Transcribed page contents:
* * * * * * *

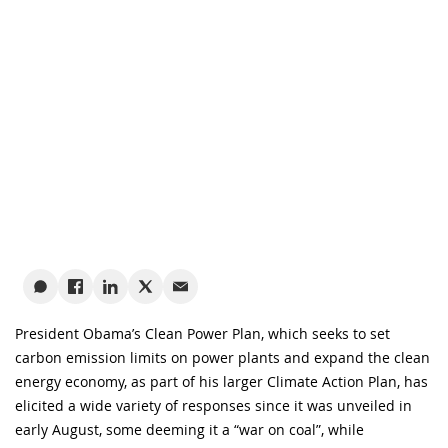
President Obama’s Clean Power Plan, which seeks to set
carbon emission limits on power plants and expand the clean
energy economy, as part of his larger Climate Action Plan, has
elicited a wide variety of responses since it was unveiled in
early August, some deeming it a “war on coal”, while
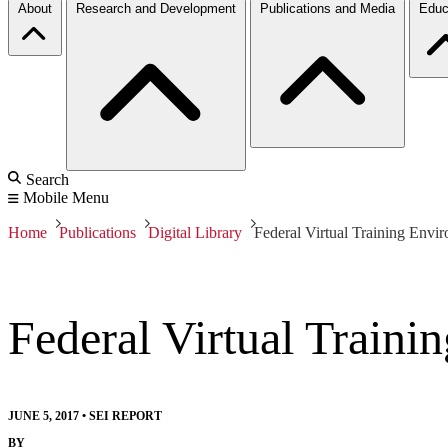
About
Research and Development
Publications and Media
Educ
Search
Mobile Menu
Home
Publications
Digital Library
Federal Virtual Training Env
Federal Virtual Train
JUNE 5, 2017
•
SEI REPORT
BY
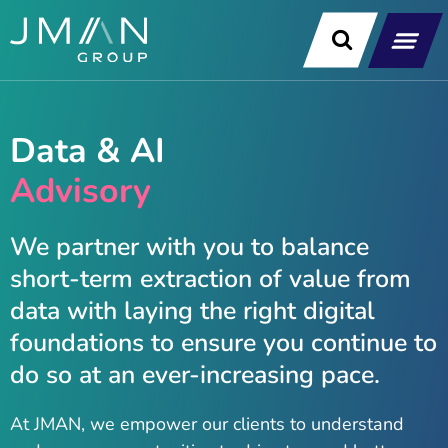
Skip
to
content
Our Soluti
Data & Technology Exp
News & Insight
Data & AI
Advisory
We partner with you to balance
short-term extraction of value from
data with laying the right digital
foundations to ensure you continue to
do so at an ever-increasing pace.
At JMAN, we empower our clients to understand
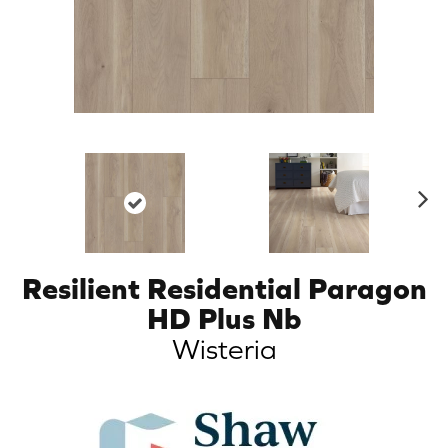
N
ex
t
Resilient Residential Paragon
HD Plus Nb
Wisteria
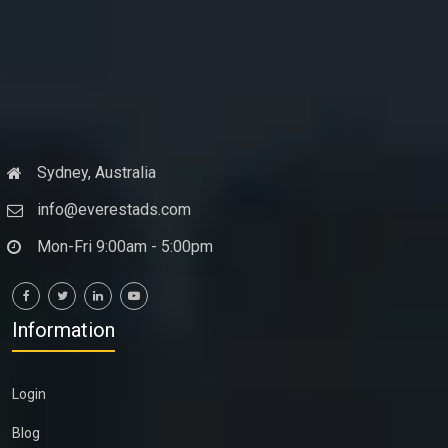
Sydney, Australia
info@everestads.com
Mon-Fri 9:00am - 5:00pm
Information
Login
Blog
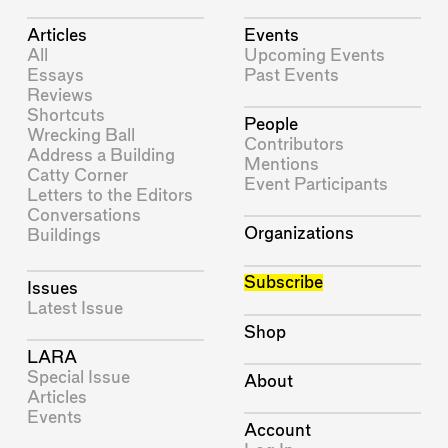
Articles
Events
All
Upcoming Events
Essays
Past Events
Reviews
Shortcuts
People
Wrecking Ball
Contributors
Address a Building
Mentions
Catty Corner
Event Participants
Letters to the Editors
Conversations
Organizations
Buildings
Subscribe
Issues
Latest Issue
Shop
LARA
Special Issue
About
Articles
Events
Account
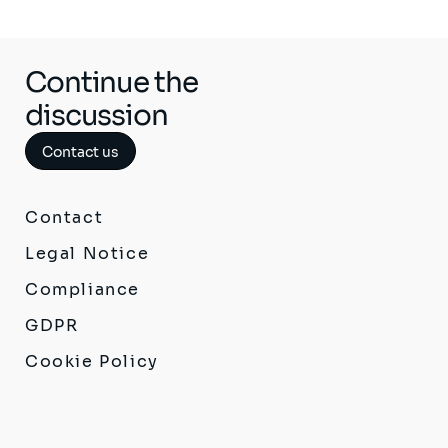
Continue the
discussion
Contact us
Contact
Legal Notice
Compliance
GDPR
Cookie Policy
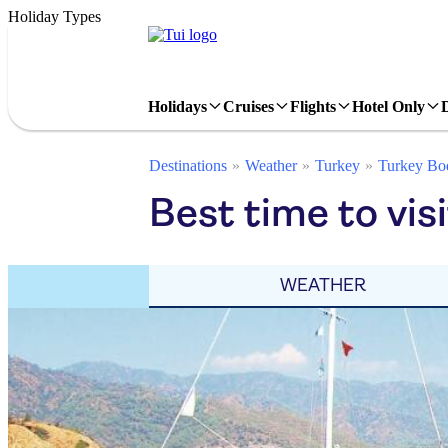
Holiday Types
Holidays
Cruises
Flights
Hotel Only
Destinations
Weather
Turkey
Turkey Bo
Best time to vis
WEATHER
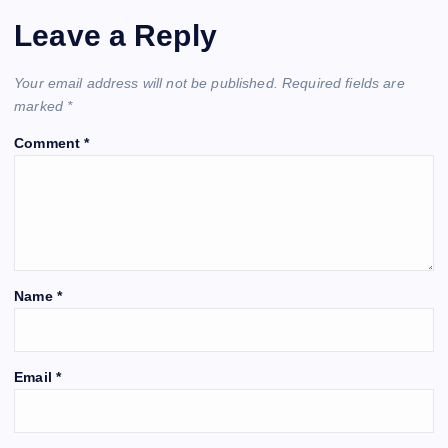
Leave a Reply
Your email address will not be published.
Required fields are
marked
*
Comment
*
Name
*
Email
*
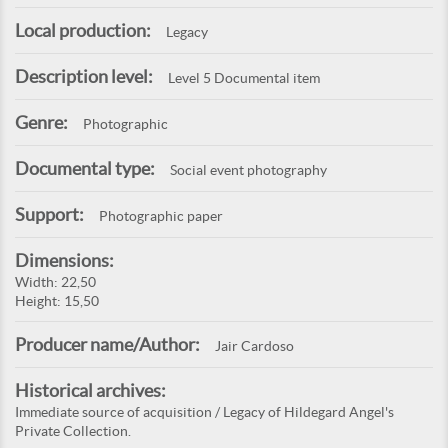
Local production:
Legacy
Description level:
Level 5 Documental item
Genre:
Photographic
Documental type:
Social event photography
Support:
Photographic paper
Dimensions:
Width: 22,50
Height: 15,50
Producer name/Author:
Jair Cardoso
Historical archives:
Immediate source of acquisition / Legacy of Hildegard Angel's
Private Collection.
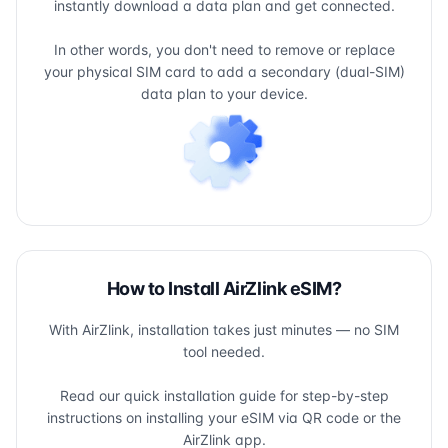
instantly download a data plan and get connected.
In other words, you don't need to remove or replace
your physical SIM card to add a secondary (dual-SIM)
data plan to your device.
How to Install AirZlink eSIM?
With AirZlink, installation takes just minutes — no SIM
tool needed.
Read our quick installation guide for step-by-step
instructions on installing your eSIM via QR code or the
AirZlink app.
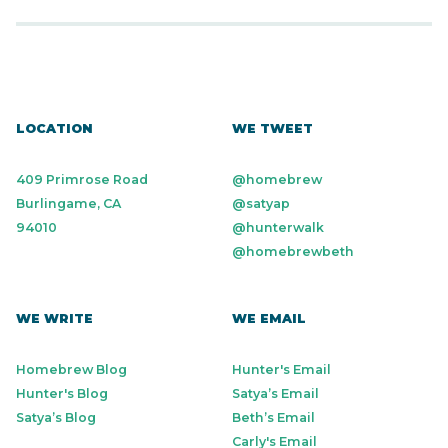
LOCATION
WE TWEET
409 Primrose Road
@homebrew
Burlingame, CA
@satyap
94010
@hunterwalk
@homebrewbeth
WE WRITE
WE EMAIL
Homebrew Blog
Hunter's Email
Hunter's Blog
Satya’s Email
Satya’s Blog
Beth’s Email
Carly's Email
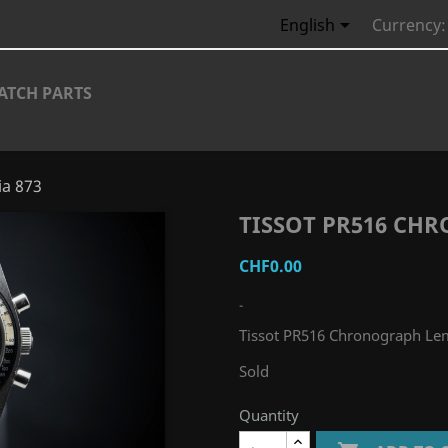

English
Currency:
ATCH PARTS
ia 873
TISSOT PR516 CH
CHF0.00
-
Tissot PR516 Chronograph Le
Sold
Quantity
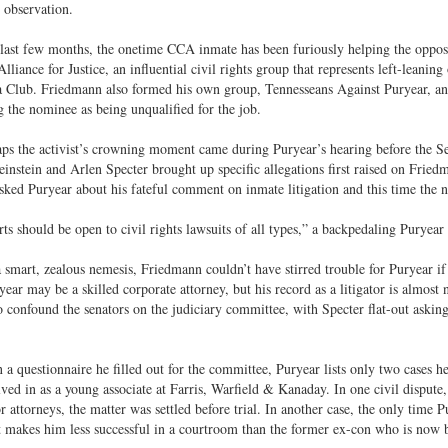
 observation.
last few months, the onetime CCA inmate has been furiously helping the oppos
Alliance for Justice, an influential civil rights group that represents left-lean
a Club. Friedmann also formed his own group, Tennesseans Against Puryear, a
ng the nominee as being unqualified for the job.
ps the activist’s crowning moment came during Puryear’s hearing before the 
instein and Arlen Specter brought up specific allegations first raised on Friedm
sked Puryear about his fateful comment on inmate litigation and this time the n
ts should be open to civil rights lawsuits of all types,” a backpedaling Puryea
smart, zealous nemesis, Friedmann couldn’t have stirred trouble for Puryear i
ryear may be a skilled corporate attorney, but his record as a litigator is almost 
 confound the senators on the judiciary committee, with Specter flat-out aski
in a questionnaire he filled out for the committee, Puryear lists only two cases h
ved in as a young associate at Farris, Warfield & Kanaday. In one civil dispute
r attorneys, the matter was settled before trial. In another case, the only time P
t makes him less successful in a courtroom than the former ex-con who is now b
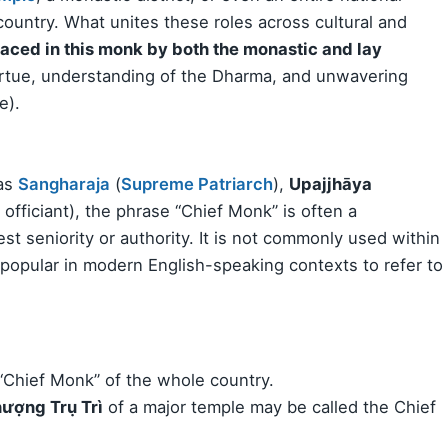
ountry. What unites these roles across cultural and
laced in this monk by both the monastic and lay
virtue, understanding of the Dharma, and unwavering
e).
 as
Sangharaja
(
Supreme Patriarch
),
Upajjhāya
l officiant), the phrase “Chief Monk” is often a
est seniority or authority. It is not commonly used within
popular in modern English-speaking contexts to refer to
“Chief Monk” of the whole country.
ượng Trụ Trì
of a major temple may be called the Chief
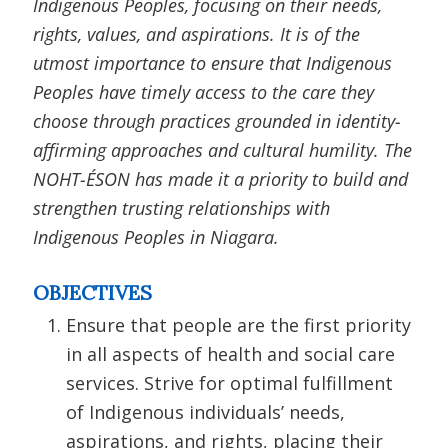
Indigenous Peoples, focusing on their needs,
rights, values, and aspirations. It is of the
utmost importance to ensure that Indigenous
Peoples have timely access to the care they
choose through practices grounded in identity-
affirming approaches and cultural humility. The
NOHT-ÉSON has made it a priority to build and
strengthen trusting relationships with
Indigenous Peoples in Niagara.
OBJECTIVES
Ensure that people are the first priority
in all aspects of health and social care
services. Strive for optimal fulfillment
of Indigenous individuals’ needs,
aspirations, and rights, placing their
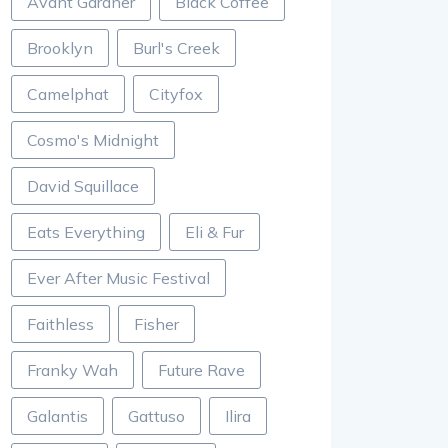
Avant Gardner
Black Coffee
Brooklyn
Burl's Creek
Camelphat
Cityfox
Cosmo's Midnight
David Squillace
Eats Everything
Eli & Fur
Ever After Music Festival
Faithless
Fisher
Franky Wah
Future Rave
Galantis
Gattuso
Ilira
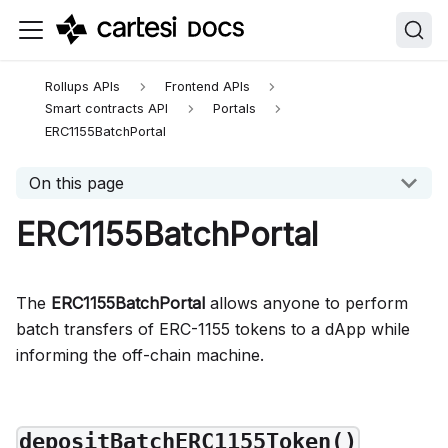
llms.txt — complete Cartesi documentation index
.
Append
Rollups APIs
Frontend APIs
Smart contracts API
Portals
ERC1155BatchPortal
On this page
ERC1155BatchPortal
The
ERC1155BatchPortal
allows anyone to perform
batch transfers of ERC-1155 tokens to a dApp while
informing the off-chain machine.
depositBatchERC1155Token()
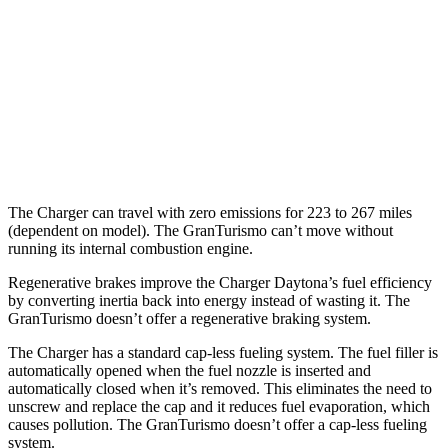
MPG
18 city/27
AWD
Modena 3.0 turbo V6
hwy
18 city/27
Trofeo 3.0 turbo V6
hwy
The Charger can travel with zero emissions for 223 to 267 miles
(dependent on model). The GranTurismo can’t move without
running its internal combustion engine.
Regenerative brakes improve the Charger Daytona’s fuel efficiency
by converting inertia back into energy instead of wasting it. The
GranTurismo doesn’t offer a regenerative braking system.
The Charger has a standard cap-less fueling system. The fuel filler is
automatically opened when the fuel nozzle is inserted and
automatically closed when it’s removed. This eliminates the need to
unscrew and replace the cap and it reduces fuel evaporation, which
causes pollution. The GranTurismo doesn’t offer a cap-less fueling
system.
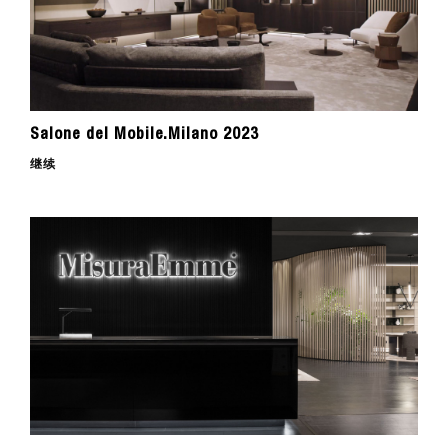
Salone del Mobile.Milano 2023
继续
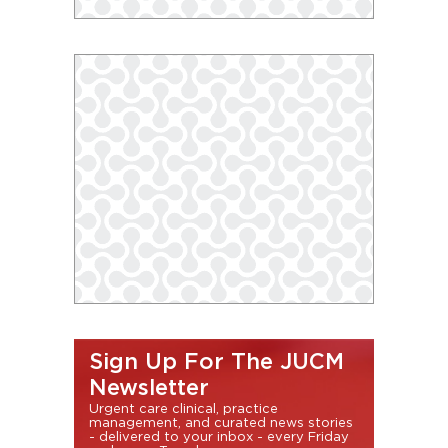
Sign Up For The JUCM
Newsletter
Urgent care clinical, practice
management, and curated news stories
- delivered to your inbox - every Friday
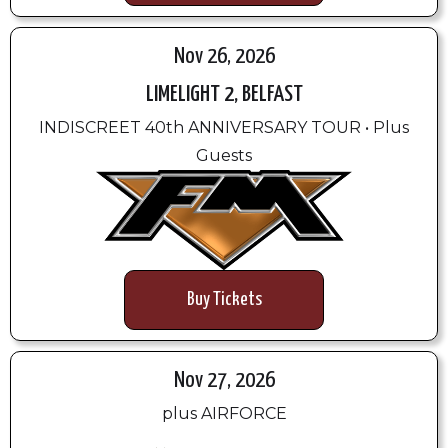
Nov 26, 2026
LIMELIGHT 2, BELFAST
INDISCREET 40th ANNIVERSARY TOUR • Plus
Guests
Buy Tickets
Nov 27, 2026
plus AIRFORCE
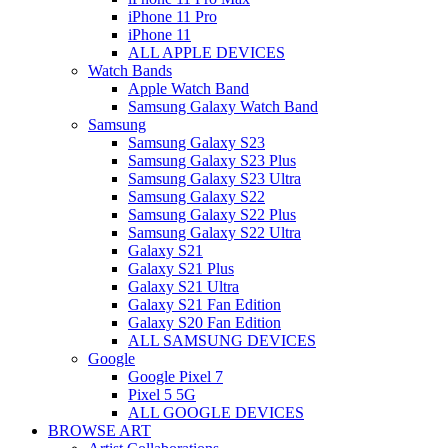
iPhone 11 Pro
iPhone 11
ALL APPLE DEVICES
Watch Bands
Apple Watch Band
Samsung Galaxy Watch Band
Samsung
Samsung Galaxy S23
Samsung Galaxy S23 Plus
Samsung Galaxy S23 Ultra
Samsung Galaxy S22
Samsung Galaxy S22 Plus
Samsung Galaxy S22 Ultra
Galaxy S21
Galaxy S21 Plus
Galaxy S21 Ultra
Galaxy S21 Fan Edition
Galaxy S20 Fan Edition
ALL SAMSUNG DEVICES
Google
Google Pixel 7
Pixel 5 5G
ALL GOOGLE DEVICES
BROWSE ART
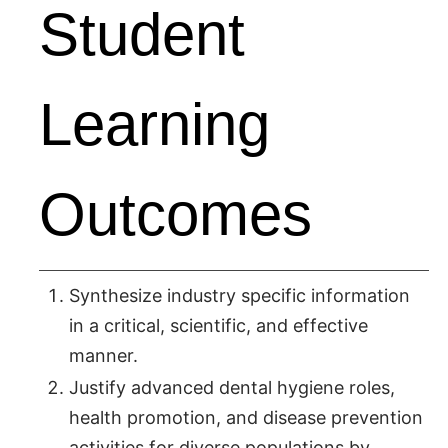
Student
Learning
Outcomes
Synthesize industry specific information
in a critical, scientific, and effective
manner.
Justify advanced dental hygiene roles,
health promotion, and disease prevention
activities for diverse populations by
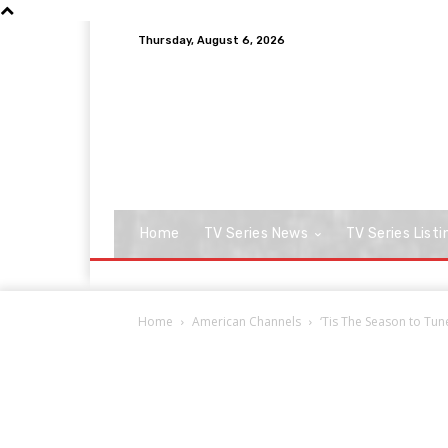
Thursday, August 6, 2026
Home
TV Series News
TV Series Listi
Home
American Channels
‘Tis The Season to Tun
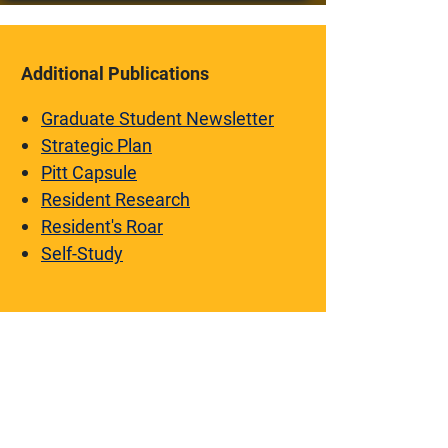
Additional Publications
Graduate Student Newsletter
Strategic Plan
Pitt Capsule
Resident Research
Resident's Roar
Self-Study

* * * * * * *

#### [WHAT TO WORK ON]
Report each line of the data that includes the string "Galaxy".

#### [ANSWER TO THE EXERCISE]
Samsung Galaxy Watch Band
Samsung Galaxy S23
Samsung Galaxy S23 Plus
Samsung Galaxy S23 Ultra
Samsung Galaxy S22
Samsung Galaxy S22 Plus
Samsung Galaxy S22 Ultra
Galaxy S21
Galaxy S21 Plus
Galaxy S21 Ultra
Galaxy S21 Fan Edition
Galaxy S20 Fan Edition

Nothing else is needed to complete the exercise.